Extracted entries:
· · ·

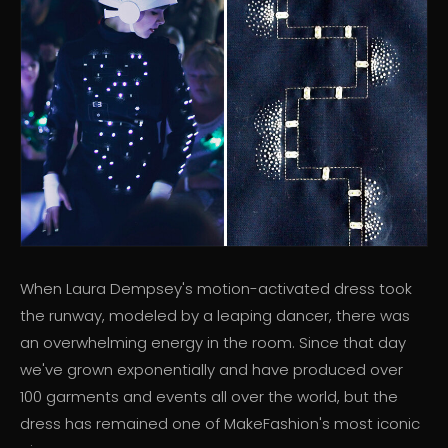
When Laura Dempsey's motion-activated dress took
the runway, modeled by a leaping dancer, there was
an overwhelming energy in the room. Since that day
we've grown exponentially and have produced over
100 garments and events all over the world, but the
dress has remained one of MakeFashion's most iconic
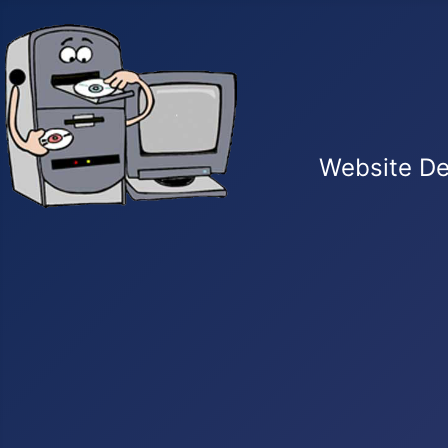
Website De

· · ·

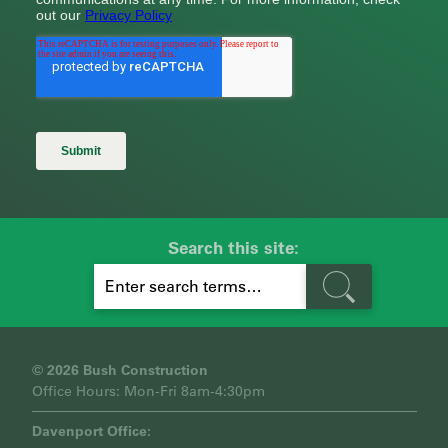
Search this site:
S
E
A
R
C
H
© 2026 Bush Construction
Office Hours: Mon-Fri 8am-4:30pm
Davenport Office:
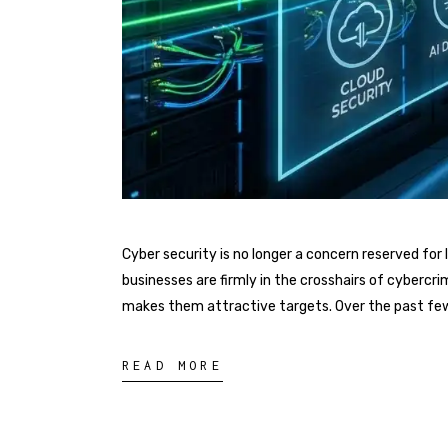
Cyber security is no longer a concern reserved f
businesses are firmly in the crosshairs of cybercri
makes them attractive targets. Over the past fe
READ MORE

· · ·

What the task asks: From the records above, copy each line that contains the word "Office".

Answer area:
Office Hours: Mon-Fri 8am-4:30pm
Davenport Office:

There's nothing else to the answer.